Mr Kell : Again, in short, yes.

Senator XENOPHON: I am not taking issue with the court's decision. The now clarified situation that emerges from the findings does concern me. FOS, like, say, the AAT, is supposed to act as a buffer in terms of likely expensive litigation. I suggest that if it is a financial institution, they will clearly have an advantage over the applicant or the complainant because of the financial resources disparity between the two.

I wonder whether ASIC has considered whether there ought to be a more administrative law dispute resolution flavour in FOS: that is, issues of procedural fairness, having all the cards laid face-up on the table, and with strong rights in relation to this and rules as to proper and improper considerations—in other words, the sort of rigour that we see with the Administrative Appeals Tribunal, rather than the more narrow confines that FOS seems to be within, which seem to be based on contractual terms of reference. Again, I am not criticising FOS, I am just saying that I wonder, as a result of Goldie's case, whether ASIC is looking at perhaps encouraging or being part of a reform of FOS—again, I am not criticising the good people of FOS—to get rid of the constraints as set out by the Victorian Supreme Court in the Goldie case.

Mr Kell : I do not think we would be of the view that Goldie's case itself generates that need, but it is the broader issue of how FOS goes about hearing disputes and what sorts of processes it has—the evidentiary processes it has. That has been an issue pretty much from day one around these schemes, because there is a tension between their role as faster, quicker, cheaper alternative dispute resolution venues and having more complicated but arguably more court-like processes, and that tension remains. Our focus is very much on: are we seeing the quality of decision making overall at a level that is high and satisfactory and that enables the scheme to deal with the vast majority of retail complaints that come before it in an efficient way? To enable it to do that and to remain cost-effective and quick, there are inevitably aspects of the way that the courts work—or even that the AAT works—that, if you introduced them in FOS, would undermine that other objective. So that is the tension.

Senator XENOPHON: Unless you look at the European system, particularly the French inquisitorial system, where the bench, rather than having an adversarial role, has a more active role in trying to—

Mr Medcraft : You are guilty until proven innocent.

Senator XENOPHON: Well, that was not what I was thinking of. I was thinking more of the case that the format is different—it is less adversarial and more inquisitorial.

Mr Medcraft : Sure. But in the French system you are guilty until proven innocent.

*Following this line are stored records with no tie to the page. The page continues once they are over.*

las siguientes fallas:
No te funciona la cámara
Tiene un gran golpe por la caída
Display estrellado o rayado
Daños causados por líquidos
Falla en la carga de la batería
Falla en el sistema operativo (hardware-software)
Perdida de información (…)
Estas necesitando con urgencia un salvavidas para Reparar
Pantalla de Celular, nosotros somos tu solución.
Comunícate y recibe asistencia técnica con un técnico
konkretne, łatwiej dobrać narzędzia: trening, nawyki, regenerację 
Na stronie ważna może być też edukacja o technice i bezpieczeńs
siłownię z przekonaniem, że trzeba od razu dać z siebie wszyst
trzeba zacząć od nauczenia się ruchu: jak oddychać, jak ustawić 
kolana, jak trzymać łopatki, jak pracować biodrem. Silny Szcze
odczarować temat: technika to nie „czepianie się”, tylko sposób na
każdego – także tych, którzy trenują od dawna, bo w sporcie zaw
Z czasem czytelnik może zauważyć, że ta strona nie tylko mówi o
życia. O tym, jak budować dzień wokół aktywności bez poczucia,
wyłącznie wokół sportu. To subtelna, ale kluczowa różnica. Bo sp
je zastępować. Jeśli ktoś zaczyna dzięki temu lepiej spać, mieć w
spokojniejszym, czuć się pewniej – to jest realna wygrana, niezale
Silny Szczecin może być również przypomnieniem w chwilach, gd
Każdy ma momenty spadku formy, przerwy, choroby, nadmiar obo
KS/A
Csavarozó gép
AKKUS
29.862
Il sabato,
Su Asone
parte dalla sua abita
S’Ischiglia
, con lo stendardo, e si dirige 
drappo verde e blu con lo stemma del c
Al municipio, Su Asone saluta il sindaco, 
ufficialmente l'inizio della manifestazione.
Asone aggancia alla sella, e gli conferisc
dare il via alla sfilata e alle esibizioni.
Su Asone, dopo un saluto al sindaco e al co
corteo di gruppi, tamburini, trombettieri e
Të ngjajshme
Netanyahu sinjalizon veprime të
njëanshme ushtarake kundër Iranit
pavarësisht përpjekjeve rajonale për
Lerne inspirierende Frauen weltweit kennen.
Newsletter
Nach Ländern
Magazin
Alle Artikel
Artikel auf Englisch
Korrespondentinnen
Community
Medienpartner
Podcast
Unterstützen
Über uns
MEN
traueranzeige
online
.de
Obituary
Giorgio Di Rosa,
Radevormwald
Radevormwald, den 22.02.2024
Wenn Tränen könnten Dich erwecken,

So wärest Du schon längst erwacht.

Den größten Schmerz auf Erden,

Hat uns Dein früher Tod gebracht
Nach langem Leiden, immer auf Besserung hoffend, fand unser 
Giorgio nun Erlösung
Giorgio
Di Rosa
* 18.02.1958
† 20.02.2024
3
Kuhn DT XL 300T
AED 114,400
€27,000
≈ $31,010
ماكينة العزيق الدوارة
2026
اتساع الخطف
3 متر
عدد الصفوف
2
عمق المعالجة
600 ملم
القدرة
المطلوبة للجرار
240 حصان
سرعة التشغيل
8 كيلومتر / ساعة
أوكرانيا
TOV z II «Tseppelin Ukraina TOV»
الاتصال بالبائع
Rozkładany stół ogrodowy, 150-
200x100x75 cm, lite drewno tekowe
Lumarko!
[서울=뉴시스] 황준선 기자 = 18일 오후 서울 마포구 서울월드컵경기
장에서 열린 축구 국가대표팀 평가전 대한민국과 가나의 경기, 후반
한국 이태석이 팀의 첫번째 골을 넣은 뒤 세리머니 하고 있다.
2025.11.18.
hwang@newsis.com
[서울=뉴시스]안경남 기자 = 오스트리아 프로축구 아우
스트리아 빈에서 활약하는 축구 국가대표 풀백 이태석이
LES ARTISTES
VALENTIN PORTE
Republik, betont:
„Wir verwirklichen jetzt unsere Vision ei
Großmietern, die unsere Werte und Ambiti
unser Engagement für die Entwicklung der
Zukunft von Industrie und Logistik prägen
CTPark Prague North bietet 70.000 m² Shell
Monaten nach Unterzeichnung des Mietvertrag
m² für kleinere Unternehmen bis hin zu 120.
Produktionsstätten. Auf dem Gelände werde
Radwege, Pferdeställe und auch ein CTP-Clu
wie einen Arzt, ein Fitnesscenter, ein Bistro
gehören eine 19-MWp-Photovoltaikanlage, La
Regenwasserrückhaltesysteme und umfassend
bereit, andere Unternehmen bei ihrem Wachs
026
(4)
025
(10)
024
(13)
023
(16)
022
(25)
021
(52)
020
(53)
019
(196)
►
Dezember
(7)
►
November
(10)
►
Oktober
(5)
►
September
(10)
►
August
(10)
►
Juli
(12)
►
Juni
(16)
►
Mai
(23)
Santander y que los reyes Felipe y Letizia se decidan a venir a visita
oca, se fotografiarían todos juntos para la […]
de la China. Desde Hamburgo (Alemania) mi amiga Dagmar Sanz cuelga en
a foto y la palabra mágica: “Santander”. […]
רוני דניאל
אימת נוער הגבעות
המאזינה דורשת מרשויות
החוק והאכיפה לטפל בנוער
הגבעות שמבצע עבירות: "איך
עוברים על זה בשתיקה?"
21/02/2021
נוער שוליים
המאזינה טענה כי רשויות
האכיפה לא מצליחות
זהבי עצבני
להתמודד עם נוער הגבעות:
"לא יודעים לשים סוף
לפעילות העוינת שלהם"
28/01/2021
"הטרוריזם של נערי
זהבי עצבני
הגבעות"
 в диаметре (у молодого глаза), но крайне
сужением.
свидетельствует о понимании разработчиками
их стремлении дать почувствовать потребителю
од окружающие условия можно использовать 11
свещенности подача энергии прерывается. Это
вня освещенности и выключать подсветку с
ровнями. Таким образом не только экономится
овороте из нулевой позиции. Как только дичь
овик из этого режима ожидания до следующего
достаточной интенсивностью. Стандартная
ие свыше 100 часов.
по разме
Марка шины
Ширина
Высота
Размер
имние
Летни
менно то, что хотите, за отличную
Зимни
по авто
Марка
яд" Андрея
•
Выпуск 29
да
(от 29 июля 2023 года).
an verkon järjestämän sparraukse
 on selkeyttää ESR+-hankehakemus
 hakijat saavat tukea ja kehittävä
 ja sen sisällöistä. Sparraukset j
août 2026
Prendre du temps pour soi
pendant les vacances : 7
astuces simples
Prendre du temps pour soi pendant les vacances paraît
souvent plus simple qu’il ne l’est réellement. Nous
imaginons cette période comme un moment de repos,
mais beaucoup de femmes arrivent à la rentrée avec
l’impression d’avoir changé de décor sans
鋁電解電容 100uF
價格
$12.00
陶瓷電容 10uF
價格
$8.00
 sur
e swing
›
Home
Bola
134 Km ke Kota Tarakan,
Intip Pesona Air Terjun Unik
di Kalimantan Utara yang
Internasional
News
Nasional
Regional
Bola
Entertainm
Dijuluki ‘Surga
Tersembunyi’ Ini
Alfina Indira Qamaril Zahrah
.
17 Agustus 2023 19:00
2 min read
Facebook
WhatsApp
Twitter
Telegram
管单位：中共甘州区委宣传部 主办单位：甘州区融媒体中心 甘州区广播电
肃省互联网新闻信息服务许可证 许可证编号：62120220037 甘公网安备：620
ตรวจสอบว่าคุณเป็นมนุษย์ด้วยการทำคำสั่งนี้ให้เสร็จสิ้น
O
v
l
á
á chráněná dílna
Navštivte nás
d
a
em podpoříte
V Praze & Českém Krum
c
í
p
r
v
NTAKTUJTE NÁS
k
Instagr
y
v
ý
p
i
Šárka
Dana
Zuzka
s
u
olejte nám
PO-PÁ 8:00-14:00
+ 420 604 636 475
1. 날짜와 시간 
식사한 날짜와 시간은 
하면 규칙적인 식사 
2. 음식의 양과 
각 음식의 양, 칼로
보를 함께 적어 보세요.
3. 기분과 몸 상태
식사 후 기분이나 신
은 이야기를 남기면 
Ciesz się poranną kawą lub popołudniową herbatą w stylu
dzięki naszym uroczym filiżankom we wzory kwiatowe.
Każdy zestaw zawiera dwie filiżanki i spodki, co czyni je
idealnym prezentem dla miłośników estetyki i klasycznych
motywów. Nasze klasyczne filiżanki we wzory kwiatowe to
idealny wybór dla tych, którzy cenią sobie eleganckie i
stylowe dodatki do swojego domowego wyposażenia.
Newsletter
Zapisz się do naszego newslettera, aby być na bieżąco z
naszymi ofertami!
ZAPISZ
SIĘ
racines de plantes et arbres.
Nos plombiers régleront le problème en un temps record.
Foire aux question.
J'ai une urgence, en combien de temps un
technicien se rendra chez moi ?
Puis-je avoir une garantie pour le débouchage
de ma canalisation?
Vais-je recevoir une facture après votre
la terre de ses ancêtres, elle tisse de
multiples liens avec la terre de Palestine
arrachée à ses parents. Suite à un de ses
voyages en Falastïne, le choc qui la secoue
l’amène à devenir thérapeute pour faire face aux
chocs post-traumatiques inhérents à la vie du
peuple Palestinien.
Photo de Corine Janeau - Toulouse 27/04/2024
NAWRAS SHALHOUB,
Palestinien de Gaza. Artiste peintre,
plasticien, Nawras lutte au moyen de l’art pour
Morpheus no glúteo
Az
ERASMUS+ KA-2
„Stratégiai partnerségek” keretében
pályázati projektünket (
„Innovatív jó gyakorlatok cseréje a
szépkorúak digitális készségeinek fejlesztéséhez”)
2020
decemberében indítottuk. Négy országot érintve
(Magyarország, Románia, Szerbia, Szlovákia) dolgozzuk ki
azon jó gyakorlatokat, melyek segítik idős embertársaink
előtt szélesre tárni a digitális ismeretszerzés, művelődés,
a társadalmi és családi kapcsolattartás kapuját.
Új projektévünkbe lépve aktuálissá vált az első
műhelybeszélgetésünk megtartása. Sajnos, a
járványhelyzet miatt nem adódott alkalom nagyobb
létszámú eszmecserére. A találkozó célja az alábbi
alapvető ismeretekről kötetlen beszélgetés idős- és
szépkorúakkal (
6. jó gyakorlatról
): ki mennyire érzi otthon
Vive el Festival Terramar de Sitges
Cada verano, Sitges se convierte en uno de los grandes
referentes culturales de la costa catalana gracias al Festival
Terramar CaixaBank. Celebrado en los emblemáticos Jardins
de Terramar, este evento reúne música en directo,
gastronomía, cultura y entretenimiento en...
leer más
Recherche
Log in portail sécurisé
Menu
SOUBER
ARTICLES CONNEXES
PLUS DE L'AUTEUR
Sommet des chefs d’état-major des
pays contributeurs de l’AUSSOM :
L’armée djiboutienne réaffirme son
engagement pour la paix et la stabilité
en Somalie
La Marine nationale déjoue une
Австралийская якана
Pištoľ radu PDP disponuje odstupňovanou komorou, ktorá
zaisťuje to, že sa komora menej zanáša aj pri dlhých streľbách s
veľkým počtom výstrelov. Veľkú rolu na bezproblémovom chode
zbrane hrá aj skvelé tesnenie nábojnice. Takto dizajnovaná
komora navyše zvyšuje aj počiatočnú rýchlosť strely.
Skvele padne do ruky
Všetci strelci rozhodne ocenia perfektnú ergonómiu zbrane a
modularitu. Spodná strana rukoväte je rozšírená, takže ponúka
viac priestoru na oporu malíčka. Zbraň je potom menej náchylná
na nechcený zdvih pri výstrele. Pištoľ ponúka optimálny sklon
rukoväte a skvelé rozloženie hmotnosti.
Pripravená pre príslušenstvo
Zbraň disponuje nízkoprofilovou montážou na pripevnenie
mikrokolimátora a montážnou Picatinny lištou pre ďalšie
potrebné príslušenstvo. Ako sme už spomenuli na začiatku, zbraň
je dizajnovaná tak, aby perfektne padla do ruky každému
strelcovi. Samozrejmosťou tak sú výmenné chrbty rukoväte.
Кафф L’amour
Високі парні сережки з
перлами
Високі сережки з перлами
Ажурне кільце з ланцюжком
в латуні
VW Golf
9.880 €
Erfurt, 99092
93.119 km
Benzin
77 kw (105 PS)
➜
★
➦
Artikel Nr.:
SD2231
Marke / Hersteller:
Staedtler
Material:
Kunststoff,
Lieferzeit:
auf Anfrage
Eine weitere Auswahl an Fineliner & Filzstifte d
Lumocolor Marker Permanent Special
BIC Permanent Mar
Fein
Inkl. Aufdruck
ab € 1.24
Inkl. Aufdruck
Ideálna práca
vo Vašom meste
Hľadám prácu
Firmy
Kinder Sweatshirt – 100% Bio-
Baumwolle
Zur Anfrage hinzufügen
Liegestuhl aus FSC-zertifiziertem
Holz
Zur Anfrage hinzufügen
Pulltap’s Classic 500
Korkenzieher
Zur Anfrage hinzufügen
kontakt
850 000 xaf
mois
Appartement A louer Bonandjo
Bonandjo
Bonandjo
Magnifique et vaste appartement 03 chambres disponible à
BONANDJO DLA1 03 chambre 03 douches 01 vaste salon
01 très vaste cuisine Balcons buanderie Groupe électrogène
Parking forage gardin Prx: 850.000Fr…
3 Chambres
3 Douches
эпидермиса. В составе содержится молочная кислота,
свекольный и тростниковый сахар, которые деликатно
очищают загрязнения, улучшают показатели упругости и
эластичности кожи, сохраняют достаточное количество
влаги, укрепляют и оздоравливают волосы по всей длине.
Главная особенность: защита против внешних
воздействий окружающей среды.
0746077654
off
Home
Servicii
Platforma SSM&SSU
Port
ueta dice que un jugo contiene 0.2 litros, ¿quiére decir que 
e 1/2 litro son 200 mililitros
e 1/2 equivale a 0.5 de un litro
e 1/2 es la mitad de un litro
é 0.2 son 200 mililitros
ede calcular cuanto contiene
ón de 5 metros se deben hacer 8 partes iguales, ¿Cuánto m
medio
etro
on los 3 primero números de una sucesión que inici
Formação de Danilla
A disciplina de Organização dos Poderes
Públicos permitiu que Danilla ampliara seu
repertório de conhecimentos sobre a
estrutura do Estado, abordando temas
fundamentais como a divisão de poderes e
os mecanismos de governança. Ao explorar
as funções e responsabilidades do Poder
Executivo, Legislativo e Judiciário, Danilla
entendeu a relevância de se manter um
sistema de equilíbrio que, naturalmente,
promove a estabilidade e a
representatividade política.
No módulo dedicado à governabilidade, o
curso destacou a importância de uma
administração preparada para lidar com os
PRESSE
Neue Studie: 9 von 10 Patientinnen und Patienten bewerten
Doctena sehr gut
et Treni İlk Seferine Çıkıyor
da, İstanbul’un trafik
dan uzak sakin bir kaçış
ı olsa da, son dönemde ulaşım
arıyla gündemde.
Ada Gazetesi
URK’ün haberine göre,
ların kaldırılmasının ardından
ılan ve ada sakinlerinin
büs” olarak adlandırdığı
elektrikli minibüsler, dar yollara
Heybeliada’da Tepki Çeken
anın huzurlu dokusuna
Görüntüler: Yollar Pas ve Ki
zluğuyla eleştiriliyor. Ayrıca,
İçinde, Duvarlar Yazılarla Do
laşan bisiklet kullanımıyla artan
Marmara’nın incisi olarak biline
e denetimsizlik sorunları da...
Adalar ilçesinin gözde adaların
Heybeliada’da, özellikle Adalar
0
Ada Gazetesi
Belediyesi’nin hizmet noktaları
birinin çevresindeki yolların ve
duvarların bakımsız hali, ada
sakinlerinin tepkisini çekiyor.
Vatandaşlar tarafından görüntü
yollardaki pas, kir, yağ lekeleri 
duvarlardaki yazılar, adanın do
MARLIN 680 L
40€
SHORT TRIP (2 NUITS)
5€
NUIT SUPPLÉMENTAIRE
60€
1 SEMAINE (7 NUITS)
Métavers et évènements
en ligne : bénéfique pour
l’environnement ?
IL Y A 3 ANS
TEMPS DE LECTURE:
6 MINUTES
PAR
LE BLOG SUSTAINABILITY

Senator XENOPHON: At the risk of incurring the wrath of the Law Council of Australia, I am just seeing whether there is—

Mr Kell : Our understanding is—and some of these issues are probably better raised with FOS directly—that the case managers within FOS do undertake some of that process that you have just described. I think it can become more complex when you move from what might be regarded as conventional disputes about retail financial services to more complex commercial matters, and there inevitably has to be somewhere where the line is drawn and where you say, 'Right, this matter raises issues that are more appropriately dealt with by a court.' But there is an element of what you are talking about already in their process.

Senator XENOPHON: Can I ask you to take this on notice, and in particular to the chairman; given Goldie's case, given the concerns that are expressed from time to time in terms of FOS—again, I am not criticising FOS, but the constraints in the terms of reference are almost a contractual constraint upon them—is ASIC considering whether there can be ways to improve the FOS to deal with some of those concerns that have been expressed and some of the constraints that appear to have arisen out of the Victorian Supreme Court's decision in Goldie's case?

Mr Kell : Let us take that on notice.

Senator XENOPHON: My second line of questioning relates to a media release issued by Choice headed 'Funding cuts crippling financial regulator'. I am not sure whether you have seen that release.

Mr Medcraft : It was issued today. I just saw it briefly before.

Senator XENOPHON: It is critical of funding cuts in terms of the percentage differences for high-intensity surveillances, of minus 74 per cent; instances of potentially misleading or deceptive promotional material withdrawn or amended, minus 135 per cent—it is going from 54 in 2014-15 compared to 127 in 2013-14. I am not sure whether the arithmetic works or there is another way of assessing that. I do not know whether you can have minus 135 per cent; I think it is more like minus 75 per cent. Anyway, there are a whole range of other issues in terms of people or companies banned from financial services, minus 19 per cent; people or companies banned from credit services, minus 18 per cent; and people disqualified or removed from directing companies, minus 55 per cent. The Choice release is not critical of ASIC per se but is saying that there just are not the resources to deal with that.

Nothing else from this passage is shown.